Photo by Olivia Barone

RIC celebrated three of its own outstanding art students throughout February by showcasing 30, two-dimensional pieces in the Chazan Family Gallery. The collection, namely “Patina,” was produced by seniors Gabrielle Patrone, Erica Tedesco and Serene Lincoln, who recently completed her BFA at RIC.


In the pamphlet describing the “Patina” collection, Patrone conveyed her wish to reconnect with her past. Thus, she sought her grandparents’ photo albums and found inspiration. Utilizing the stories told in these photos, she curated pieces that walked the line between coherent and fuzzy memories via an unfinished, yet sound feel. Patrone’s use of vibrant colors overtop sketched lines captured the eye and helped the viewer to gradually build a story from her memories.

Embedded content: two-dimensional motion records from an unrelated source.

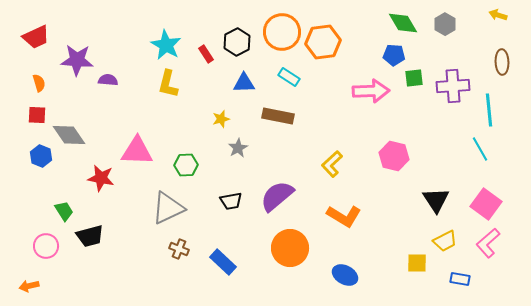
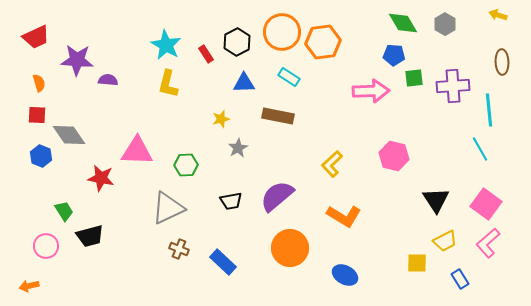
blue rectangle at (460, 279): rotated 48 degrees clockwise
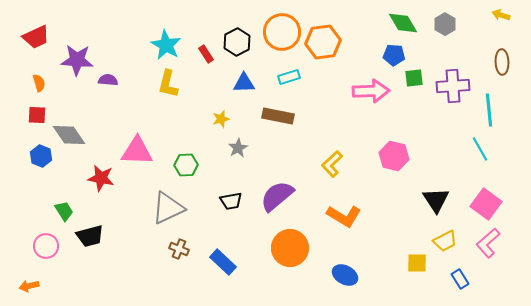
yellow arrow at (498, 15): moved 3 px right
cyan rectangle at (289, 77): rotated 50 degrees counterclockwise
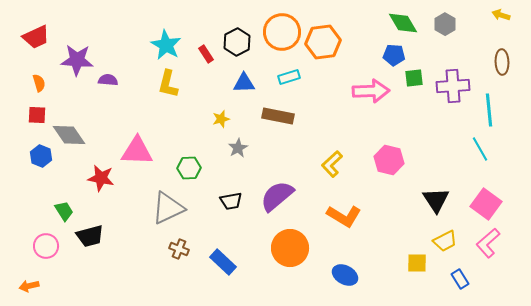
pink hexagon at (394, 156): moved 5 px left, 4 px down
green hexagon at (186, 165): moved 3 px right, 3 px down
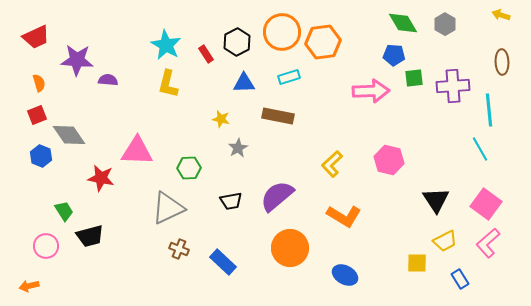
red square at (37, 115): rotated 24 degrees counterclockwise
yellow star at (221, 119): rotated 30 degrees clockwise
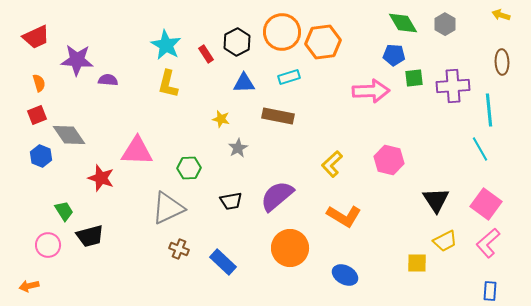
red star at (101, 178): rotated 8 degrees clockwise
pink circle at (46, 246): moved 2 px right, 1 px up
blue rectangle at (460, 279): moved 30 px right, 12 px down; rotated 36 degrees clockwise
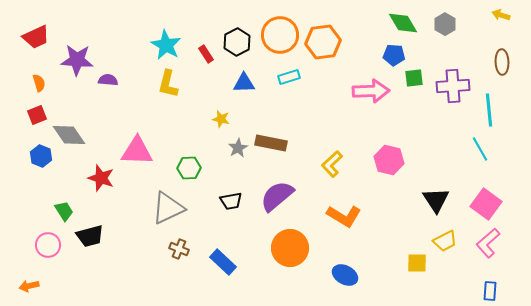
orange circle at (282, 32): moved 2 px left, 3 px down
brown rectangle at (278, 116): moved 7 px left, 27 px down
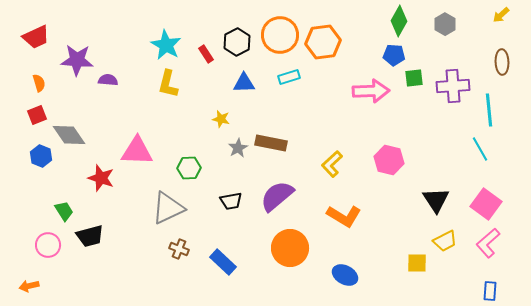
yellow arrow at (501, 15): rotated 60 degrees counterclockwise
green diamond at (403, 23): moved 4 px left, 2 px up; rotated 60 degrees clockwise
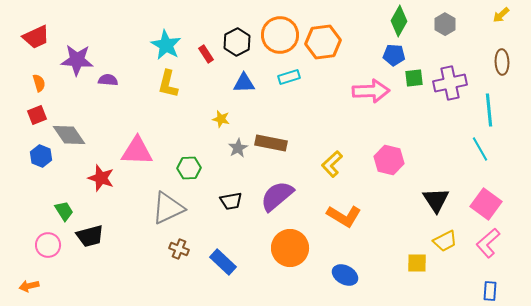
purple cross at (453, 86): moved 3 px left, 3 px up; rotated 8 degrees counterclockwise
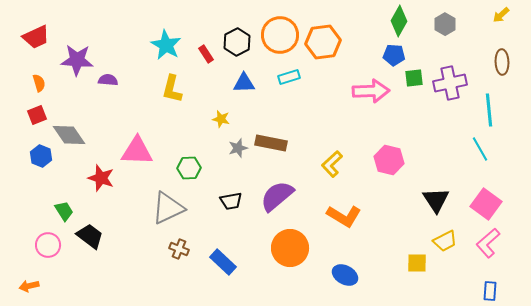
yellow L-shape at (168, 84): moved 4 px right, 5 px down
gray star at (238, 148): rotated 12 degrees clockwise
black trapezoid at (90, 236): rotated 128 degrees counterclockwise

“Memory becomes tangible when one can locate where fragments of a particular moment fade and resurface,” Patrone described the effect of her paintings.

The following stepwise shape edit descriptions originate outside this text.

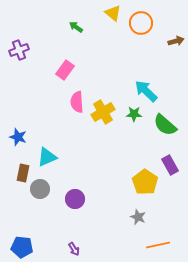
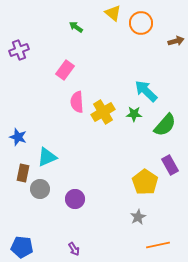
green semicircle: rotated 90 degrees counterclockwise
gray star: rotated 21 degrees clockwise
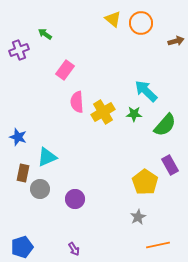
yellow triangle: moved 6 px down
green arrow: moved 31 px left, 7 px down
blue pentagon: rotated 25 degrees counterclockwise
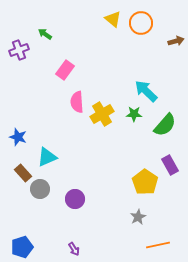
yellow cross: moved 1 px left, 2 px down
brown rectangle: rotated 54 degrees counterclockwise
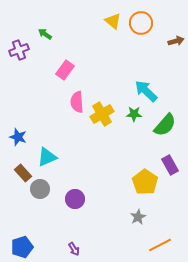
yellow triangle: moved 2 px down
orange line: moved 2 px right; rotated 15 degrees counterclockwise
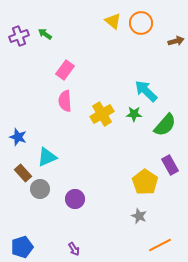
purple cross: moved 14 px up
pink semicircle: moved 12 px left, 1 px up
gray star: moved 1 px right, 1 px up; rotated 21 degrees counterclockwise
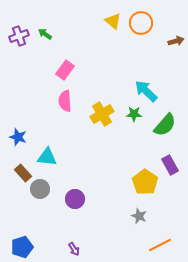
cyan triangle: rotated 30 degrees clockwise
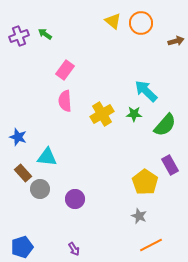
orange line: moved 9 px left
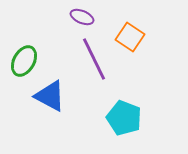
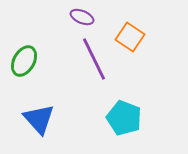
blue triangle: moved 11 px left, 23 px down; rotated 20 degrees clockwise
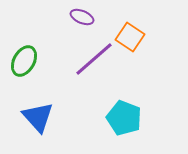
purple line: rotated 75 degrees clockwise
blue triangle: moved 1 px left, 2 px up
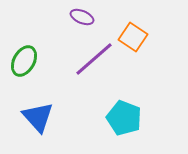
orange square: moved 3 px right
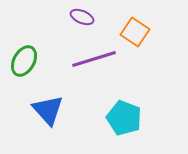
orange square: moved 2 px right, 5 px up
purple line: rotated 24 degrees clockwise
blue triangle: moved 10 px right, 7 px up
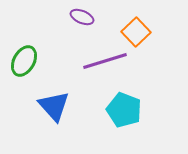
orange square: moved 1 px right; rotated 12 degrees clockwise
purple line: moved 11 px right, 2 px down
blue triangle: moved 6 px right, 4 px up
cyan pentagon: moved 8 px up
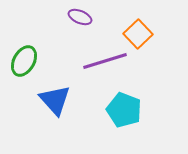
purple ellipse: moved 2 px left
orange square: moved 2 px right, 2 px down
blue triangle: moved 1 px right, 6 px up
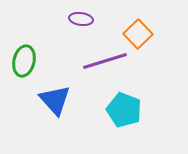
purple ellipse: moved 1 px right, 2 px down; rotated 15 degrees counterclockwise
green ellipse: rotated 16 degrees counterclockwise
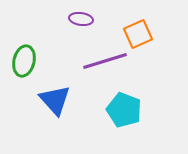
orange square: rotated 20 degrees clockwise
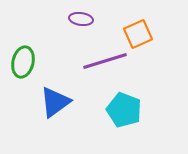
green ellipse: moved 1 px left, 1 px down
blue triangle: moved 2 px down; rotated 36 degrees clockwise
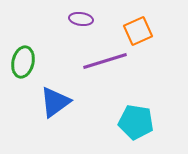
orange square: moved 3 px up
cyan pentagon: moved 12 px right, 12 px down; rotated 12 degrees counterclockwise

Tedesco used an earthy pallet to build layers of abstract shapes into portraits. She toyed with the differences in emotion that abstractionism and realism could convey, using the fine line between the two styles as her greatest tool. The loose shapes and colors of each piece melded together in harmony, giving motion to otherwise two-dimensional portraits. Each portrait Tedesco produced was of herself in the present, revealing the effects that perceiving oneself has on human eyes.


The final artist, Lincoln, used watercolor to breathe life into landscapes. Her lifelong admiration for nature fueled paintings of twisting roads and open fields quilted in golden light. Lincoln’s use of natural shapes reminded me of scenes built in my own memories of playing outside as a child.


“My watercolors seek to capture a moment of timeless appreciation,” Lincoln wrote.


Lincoln’s success was undeniable as each was a breath of fresh air cast from a sunlit landscape.


The collection was designed to evoke memory. Each piece mimicked the fragmentation of past echoes and the coming together of recollection. Walking into the gallery was akin to my own nostalgia as I uncovered the memories of these three incredibly talented RIC students and artists.